-- Your objective --
From the first line to the last, copy the listing exactly and omit the pictures.

········

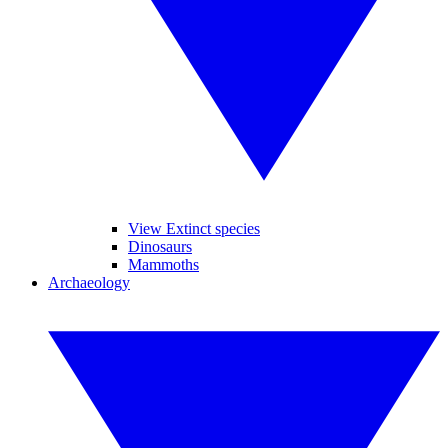
View Extinct species
Dinosaurs
Mammoths
Archaeology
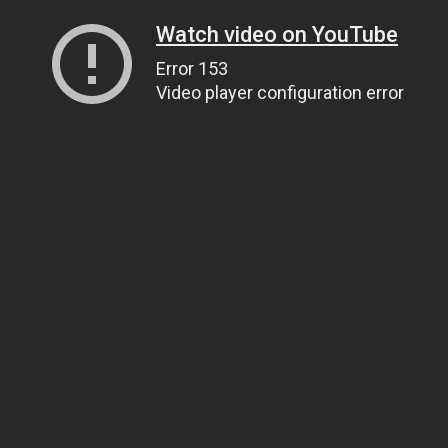
Watch video on YouTube
Error 153
Video player configuration error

········

-- Response --
View Extinct species
Dinosaurs
Mammoths
Archaeology
Watch video on YouTube
Error 153
Video player configuration error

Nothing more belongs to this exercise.